Does there exist a (smooth, global) vector field $X\in\mathfrak{X}(\Sigma)$ such that the Lie derivative $\mathcal{L}_{X}$ viewed as a map $\mathcal{L}_{X}:C_{c}^{\infty}(\Sigma)\to C^{\infty}_{c}(\Sigma)$ is injective? (The compact support here is crucial in my question).
If the above is not true in general, can we maybe at least formulate some geometrical or topological (e.g. homological) conditions on $(M,g)$ such that it is true, i.e. such that there exists such a vector field?
Note that your question is independent of the metric $g$.
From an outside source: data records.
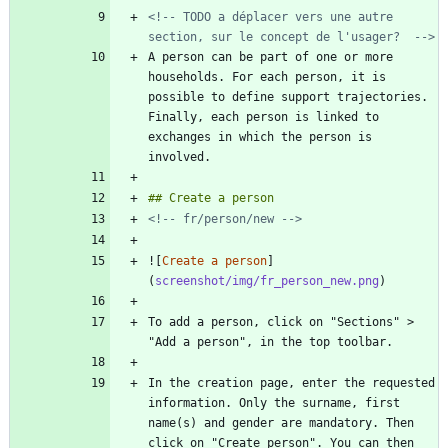
<!-- TODO a déplacer vers une autre 
section, sur le concept de l'usager?  -->
A person can be part of one or more 
households. For each person, it is 
possible to define support trajectories. 
Finally, each person is linked to 
exchanges in which the person is 
<!-- fr/person/new -->
![
Create a person
]
(
screenshot/img/fr_person_new.png
To add a person, click on "Sections" > 
In the creation page, enter the requested 
information. Only the surname, first 
name(s) and gender are mandatory. Then 
click on "Create person". You can then 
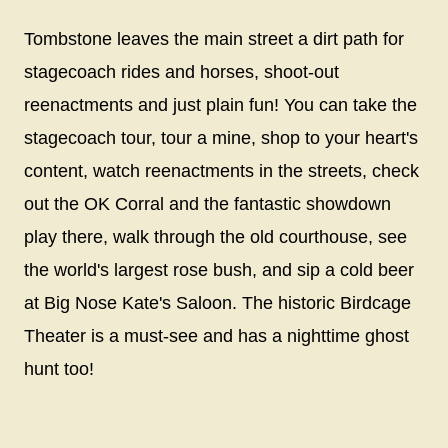
Tombstone leaves the main street a dirt path for
stagecoach rides and horses, shoot-out
reenactments and just plain fun! You can take the
stagecoach tour, tour a mine, shop to your heart's
content, watch reenactments in the streets, check
out the OK Corral and the fantastic showdown
play there, walk through the old courthouse, see
the world's largest rose bush, and sip a cold beer
at Big Nose Kate's Saloon. The historic Birdcage
Theater is a must-see and has a nighttime ghost
hunt too!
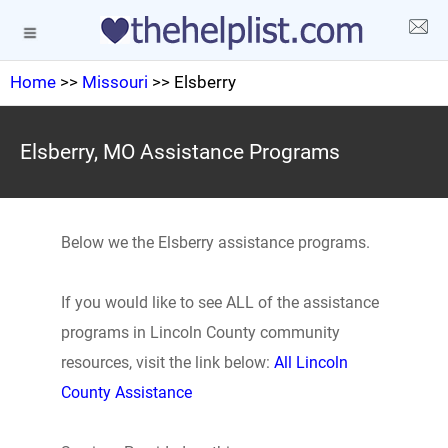
Home
>>
Missouri
>> Elsberry
Elsberry, MO Assistance Programs
Below we the Elsberry assistance programs.
If you would like to see ALL of the assistance
programs in Lincoln County community
resources, visit the link below:
All Lincoln
County Assistance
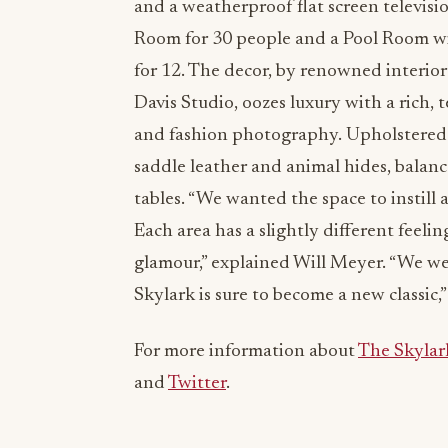
and a weatherproof flat screen televisio
Room for 30 people and a Pool Room with
for 12. The decor, by renowned interio
Davis Studio, oozes luxury with a rich,
and fashion photography. Upholstered 
saddle leather and animal hides, balanc
tables. “We wanted the space to instill
Each area has a slightly different fee
glamour,” explained Will Meyer. “We wer
Skylark is sure to become a new classic,
For more information about
The Skylar
and
Twitter
.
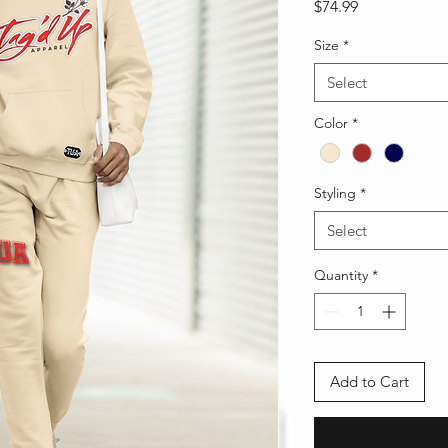
Price
$74.99
Size
*
Select
Color
*
Styling
*
Select
Quantity
*
Add to Cart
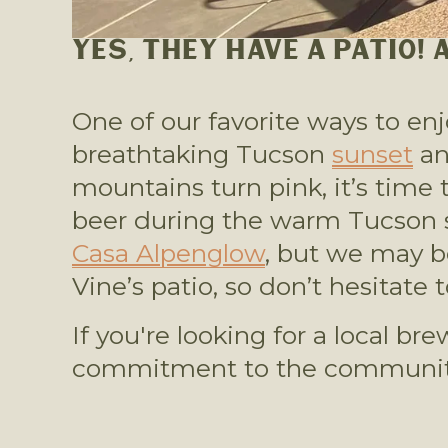
YES, THEY HAVE A PATIO!
One of our favorite ways to en
breathtaking Tucson 
sunset
 a
mountains turn pink, it’s time t
Casa Alpenglow
, but we may b
Vine’s patio, so don’t hesitate
If you're looking for a local b
commitment to the community,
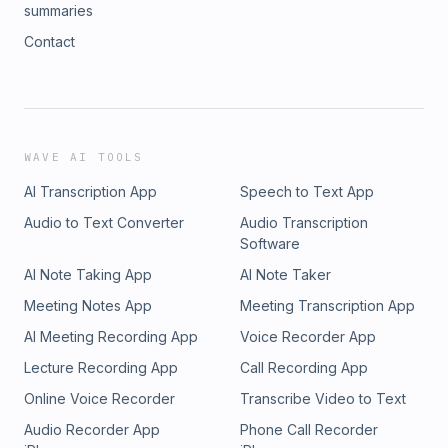
summaries
Contact
WAVE AI TOOLS
AI Transcription App
Speech to Text App
Audio to Text Converter
Audio Transcription
Software
AI Note Taking App
AI Note Taker
Meeting Notes App
Meeting Transcription App
AI Meeting Recording App
Voice Recorder App
Lecture Recording App
Call Recording App
Online Voice Recorder
Transcribe Video to Text
Audio Recorder App
Phone Call Recorder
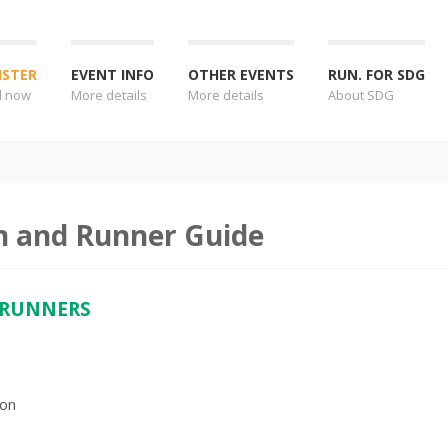
ISTER
EVENT INFO
OTHER EVENTS
RUN. FOR SDG
l now
More details
More details
About SDG
n and Runner Guide
 RUNNERS
ion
Here is a partial answer (correcting the previous answer). Suppose $M$ admits a vector field so that for a dense set of points $D\subset M$ the closure of the flow $\overline{\{\Phi^t(x)\mid t\in\Bbb R\}}$ is not compact for all $x\in D$ (and the flow is taken for all times at which it is defined). Then $X:C^\infty_c(M)\to C^\infty_c(M)$ is injective.
To see it let $g\in C_c^\infty(M)$ with $X(g)=0$. Then for all points $x\in M$ you have that $\frac{d}{dt}g(\Phi^t(x))=X(g)(\Phi^t(x))=0$ and $g$ is constant along the flow of $X$. In particular if $x\in D$ and $g(x)\neq0$ then $g(y)\neq0$ for all $y$ in some closed but not compact set. This implies that $g$ cannot have compact support, so if $g$ has compact support then $g(x)=0$ for all $x\in D$, which was dense.